Every record below needs to be printed again exactly.

[Opening Entries supplied section]

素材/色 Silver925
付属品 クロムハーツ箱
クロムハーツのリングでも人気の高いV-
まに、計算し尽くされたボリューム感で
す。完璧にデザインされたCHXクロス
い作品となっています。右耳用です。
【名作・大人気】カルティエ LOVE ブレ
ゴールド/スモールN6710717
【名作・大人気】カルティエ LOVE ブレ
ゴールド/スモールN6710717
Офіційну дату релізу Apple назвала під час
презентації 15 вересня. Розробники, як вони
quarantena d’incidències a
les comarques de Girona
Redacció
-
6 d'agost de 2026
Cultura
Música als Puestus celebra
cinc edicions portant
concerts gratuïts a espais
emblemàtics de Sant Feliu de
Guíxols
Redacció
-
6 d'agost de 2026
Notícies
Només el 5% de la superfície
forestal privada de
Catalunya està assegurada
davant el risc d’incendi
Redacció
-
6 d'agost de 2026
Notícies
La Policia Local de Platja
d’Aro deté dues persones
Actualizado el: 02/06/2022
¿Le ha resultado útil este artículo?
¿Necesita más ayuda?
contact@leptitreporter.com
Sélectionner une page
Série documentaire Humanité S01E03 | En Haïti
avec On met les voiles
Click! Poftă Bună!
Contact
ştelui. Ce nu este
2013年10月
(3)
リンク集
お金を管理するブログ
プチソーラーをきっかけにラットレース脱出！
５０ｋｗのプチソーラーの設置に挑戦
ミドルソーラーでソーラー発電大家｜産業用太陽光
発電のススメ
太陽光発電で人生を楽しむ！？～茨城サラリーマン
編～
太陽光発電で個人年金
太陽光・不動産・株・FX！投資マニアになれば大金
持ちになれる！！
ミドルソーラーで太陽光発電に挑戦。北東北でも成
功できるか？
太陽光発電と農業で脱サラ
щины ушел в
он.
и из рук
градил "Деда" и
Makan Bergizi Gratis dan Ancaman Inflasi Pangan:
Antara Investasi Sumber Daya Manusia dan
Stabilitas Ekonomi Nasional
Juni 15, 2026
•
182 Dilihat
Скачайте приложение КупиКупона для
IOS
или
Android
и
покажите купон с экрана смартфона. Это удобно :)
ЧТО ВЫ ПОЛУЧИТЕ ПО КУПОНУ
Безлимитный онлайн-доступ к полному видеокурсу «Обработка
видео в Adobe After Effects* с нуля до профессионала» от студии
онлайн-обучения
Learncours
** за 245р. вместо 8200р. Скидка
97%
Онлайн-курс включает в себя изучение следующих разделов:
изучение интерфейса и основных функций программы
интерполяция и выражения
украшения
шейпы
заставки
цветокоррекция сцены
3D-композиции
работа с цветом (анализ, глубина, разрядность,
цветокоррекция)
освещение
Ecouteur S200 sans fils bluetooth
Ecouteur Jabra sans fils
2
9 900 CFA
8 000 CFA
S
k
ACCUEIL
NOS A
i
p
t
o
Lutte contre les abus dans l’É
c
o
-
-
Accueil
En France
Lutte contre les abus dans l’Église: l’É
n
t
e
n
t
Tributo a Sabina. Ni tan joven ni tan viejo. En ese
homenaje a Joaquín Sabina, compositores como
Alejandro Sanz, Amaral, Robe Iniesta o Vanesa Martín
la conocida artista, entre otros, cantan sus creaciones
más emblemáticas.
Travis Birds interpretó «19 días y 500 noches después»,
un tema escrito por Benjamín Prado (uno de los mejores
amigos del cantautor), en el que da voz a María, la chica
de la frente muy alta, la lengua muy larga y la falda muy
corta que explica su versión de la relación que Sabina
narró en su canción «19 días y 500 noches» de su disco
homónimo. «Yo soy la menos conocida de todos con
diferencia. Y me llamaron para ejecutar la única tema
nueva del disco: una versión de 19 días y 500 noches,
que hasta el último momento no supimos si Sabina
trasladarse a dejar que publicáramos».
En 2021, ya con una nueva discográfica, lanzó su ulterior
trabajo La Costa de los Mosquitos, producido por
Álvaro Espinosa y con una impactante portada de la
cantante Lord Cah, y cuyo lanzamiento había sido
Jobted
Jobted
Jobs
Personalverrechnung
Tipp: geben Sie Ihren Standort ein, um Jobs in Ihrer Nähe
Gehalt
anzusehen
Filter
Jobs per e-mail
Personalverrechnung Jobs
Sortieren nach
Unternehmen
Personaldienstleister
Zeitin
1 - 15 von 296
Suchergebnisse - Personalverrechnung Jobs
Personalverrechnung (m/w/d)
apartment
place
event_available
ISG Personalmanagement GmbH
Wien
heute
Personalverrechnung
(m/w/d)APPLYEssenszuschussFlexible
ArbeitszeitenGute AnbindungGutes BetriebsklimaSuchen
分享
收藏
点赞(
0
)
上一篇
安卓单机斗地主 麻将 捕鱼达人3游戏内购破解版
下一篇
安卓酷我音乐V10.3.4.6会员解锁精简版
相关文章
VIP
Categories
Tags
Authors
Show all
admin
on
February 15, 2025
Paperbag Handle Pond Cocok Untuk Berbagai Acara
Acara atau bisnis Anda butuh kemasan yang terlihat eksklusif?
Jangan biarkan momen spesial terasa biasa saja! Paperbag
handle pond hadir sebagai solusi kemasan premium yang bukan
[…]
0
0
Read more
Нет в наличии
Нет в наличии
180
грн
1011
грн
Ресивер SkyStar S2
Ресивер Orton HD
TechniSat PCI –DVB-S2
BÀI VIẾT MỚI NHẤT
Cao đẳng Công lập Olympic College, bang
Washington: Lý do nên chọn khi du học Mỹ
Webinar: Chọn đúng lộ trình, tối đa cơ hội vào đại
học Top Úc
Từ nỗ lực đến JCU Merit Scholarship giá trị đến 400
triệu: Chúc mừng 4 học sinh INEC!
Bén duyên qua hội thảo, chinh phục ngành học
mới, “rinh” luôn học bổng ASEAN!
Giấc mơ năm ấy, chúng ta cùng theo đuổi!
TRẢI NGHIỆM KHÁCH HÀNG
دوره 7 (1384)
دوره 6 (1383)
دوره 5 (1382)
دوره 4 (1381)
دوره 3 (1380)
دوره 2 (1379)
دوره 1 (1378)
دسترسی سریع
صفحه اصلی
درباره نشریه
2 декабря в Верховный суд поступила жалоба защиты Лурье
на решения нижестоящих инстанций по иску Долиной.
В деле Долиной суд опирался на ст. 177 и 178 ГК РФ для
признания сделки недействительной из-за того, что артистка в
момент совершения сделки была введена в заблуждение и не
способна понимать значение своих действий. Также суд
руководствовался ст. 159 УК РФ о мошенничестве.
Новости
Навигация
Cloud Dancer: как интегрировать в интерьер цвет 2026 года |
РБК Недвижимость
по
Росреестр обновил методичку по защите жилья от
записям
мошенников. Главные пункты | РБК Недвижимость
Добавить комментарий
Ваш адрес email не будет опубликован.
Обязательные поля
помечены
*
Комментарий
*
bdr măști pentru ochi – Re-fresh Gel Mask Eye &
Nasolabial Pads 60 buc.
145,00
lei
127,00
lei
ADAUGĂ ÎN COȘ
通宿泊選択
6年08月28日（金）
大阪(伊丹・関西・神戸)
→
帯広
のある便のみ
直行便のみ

[Closing Entries supplied section]

Response -
素材/色 Silver925
付属品 クロムハーツ箱
クロムハーツのリングでも人気の高いV-
まに、計算し尽くされたボリューム感で
す。完璧にデザインされたCHXクロス
い作品となっています。右耳用です。
【名作・大人気】カルティエ LOVE ブレ
ゴールド/スモールN6710717
【名作・大人気】カルティエ LOVE ブレ
ゴールド/スモールN6710717
Офіційну дату релізу Apple назвала під час
презентації 15 вересня. Розробники, як вони
quarantena d’incidències a
les comarques de Girona
Redacció
-
6 d'agost de 2026
Cultura
Música als Puestus celebra
cinc edicions portant
concerts gratuïts a espais
emblemàtics de Sant Feliu de
Guíxols
Redacció
-
6 d'agost de 2026
Notícies
Només el 5% de la superfície
forestal privada de
Catalunya està assegurada
davant el risc d’incendi
Redacció
-
6 d'agost de 2026
Notícies
La Policia Local de Platja
d’Aro deté dues persones
Actualizado el: 02/06/2022
¿Le ha resultado útil este artículo?
¿Necesita más ayuda?
contact@leptitreporter.com
Sélectionner une page
Série documentaire Humanité S01E03 | En Haïti
avec On met les voiles
Click! Poftă Bună!
Contact
ştelui. Ce nu este
2013年10月
(3)
リンク集
お金を管理するブログ
プチソーラーをきっかけにラットレース脱出！
５０ｋｗのプチソーラーの設置に挑戦
ミドルソーラーでソーラー発電大家｜産業用太陽光
発電のススメ
太陽光発電で人生を楽しむ！？～茨城サラリーマン
編～
太陽光発電で個人年金
太陽光・不動産・株・FX！投資マニアになれば大金
持ちになれる！！
ミドルソーラーで太陽光発電に挑戦。北東北でも成
功できるか？
太陽光発電と農業で脱サラ
щины ушел в
он.
и из рук
градил "Деда" и
Makan Bergizi Gratis dan Ancaman Inflasi Pangan:
Antara Investasi Sumber Daya Manusia dan
Stabilitas Ekonomi Nasional
Juni 15, 2026
•
182 Dilihat
Скачайте приложение КупиКупона для
IOS
или
Android
и
покажите купон с экрана смартфона. Это удобно :)
ЧТО ВЫ ПОЛУЧИТЕ ПО КУПОНУ
Безлимитный онлайн-доступ к полному видеокурсу «Обработка
видео в Adobe After Effects* с нуля до профессионала» от студии
онлайн-обучения
Learncours
** за 245р. вместо 8200р. Скидка
97%
Онлайн-курс включает в себя изучение следующих разделов:
изучение интерфейса и основных функций программы
интерполяция и выражения
украшения
шейпы
заставки
цветокоррекция сцены
3D-композиции
работа с цветом (анализ, глубина, разрядность,
цветокоррекция)
освещение
Ecouteur S200 sans fils bluetooth
Ecouteur Jabra sans fils
2
9 900 CFA
8 000 CFA
S
k
ACCUEIL
NOS A
i
p
t
o
Lutte contre les abus dans l’É
c
o
-
-
Accueil
En France
Lutte contre les abus dans l’Église: l’É
n
t
e
n
t
Tributo a Sabina. Ni tan joven ni tan viejo. En ese
homenaje a Joaquín Sabina, compositores como
Alejandro Sanz, Amaral, Robe Iniesta o Vanesa Martín
la conocida artista, entre otros, cantan sus creaciones
más emblemáticas.
Travis Birds interpretó «19 días y 500 noches después»,
un tema escrito por Benjamín Prado (uno de los mejores
amigos del cantautor), en el que da voz a María, la chica
de la frente muy alta, la lengua muy larga y la falda muy
corta que explica su versión de la relación que Sabina
narró en su canción «19 días y 500 noches» de su disco
homónimo. «Yo soy la menos conocida de todos con
diferencia. Y me llamaron para ejecutar la única tema
nueva del disco: una versión de 19 días y 500 noches,
que hasta el último momento no supimos si Sabina
trasladarse a dejar que publicáramos».
En 2021, ya con una nueva discográfica, lanzó su ulterior
trabajo La Costa de los Mosquitos, producido por
Álvaro Espinosa y con una impactante portada de la
cantante Lord Cah, y cuyo lanzamiento había sido
Jobted
Jobted
Jobs
Personalverrechnung
Tipp: geben Sie Ihren Standort ein, um Jobs in Ihrer Nähe
Gehalt
anzusehen
Filter
Jobs per e-mail
Personalverrechnung Jobs
Sortieren nach
Unternehmen
Personaldienstleister
Zeitin
1 - 15 von 296
Suchergebnisse - Personalverrechnung Jobs
Personalverrechnung (m/w/d)
apartment
place
event_available
ISG Personalmanagement GmbH
Wien
heute
Personalverrechnung
(m/w/d)APPLYEssenszuschussFlexible
ArbeitszeitenGute AnbindungGutes BetriebsklimaSuchen
分享
收藏
点赞(
0
)
上一篇
安卓单机斗地主 麻将 捕鱼达人3游戏内购破解版
下一篇
安卓酷我音乐V10.3.4.6会员解锁精简版
相关文章
VIP
Categories
Tags
Authors
Show all
admin
on
February 15, 2025
Paperbag Handle Pond Cocok Untuk Berbagai Acara
Acara atau bisnis Anda butuh kemasan yang terlihat eksklusif?
Jangan biarkan momen spesial terasa biasa saja! Paperbag
handle pond hadir sebagai solusi kemasan premium yang bukan
[…]
0
0
Read more
Нет в наличии
Нет в наличии
180
грн
1011
грн
Ресивер SkyStar S2
Ресивер Orton HD
TechniSat PCI –DVB-S2
BÀI VIẾT MỚI NHẤT
Cao đẳng Công lập Olympic College, bang
Washington: Lý do nên chọn khi du học Mỹ
Webinar: Chọn đúng lộ trình, tối đa cơ hội vào đại
học Top Úc
Từ nỗ lực đến JCU Merit Scholarship giá trị đến 400
triệu: Chúc mừng 4 học sinh INEC!
Bén duyên qua hội thảo, chinh phục ngành học
mới, “rinh” luôn học bổng ASEAN!
Giấc mơ năm ấy, chúng ta cùng theo đuổi!
TRẢI NGHIỆM KHÁCH HÀNG
دوره 7 (1384)
دوره 6 (1383)
دوره 5 (1382)
دوره 4 (1381)
دوره 3 (1380)
دوره 2 (1379)
دوره 1 (1378)
دسترسی سریع
صفحه اصلی
درباره نشریه
2 декабря в Верховный суд поступила жалоба защиты Лурье
на решения нижестоящих инстанций по иску Долиной.
В деле Долиной суд опирался на ст. 177 и 178 ГК РФ для
признания сделки недействительной из-за того, что артистка в
момент совершения сделки была введена в заблуждение и не
способна понимать значение своих действий. Также суд
руководствовался ст. 159 УК РФ о мошенничестве.
Новости
Навигация
Cloud Dancer: как интегрировать в интерьер цвет 2026 года |
РБК Недвижимость
по
Росреестр обновил методичку по защите жилья от
записям
мошенников. Главные пункты | РБК Недвижимость
Добавить комментарий
Ваш адрес email не будет опубликован.
Обязательные поля
помечены
*
Комментарий
*
bdr măști pentru ochi – Re-fresh Gel Mask Eye &
Nasolabial Pads 60 buc.
145,00
lei
127,00
lei
ADAUGĂ ÎN COȘ
通宿泊選択
6年08月28日（金）
大阪(伊丹・関西・神戸)
→
帯広
のある便のみ
直行便のみ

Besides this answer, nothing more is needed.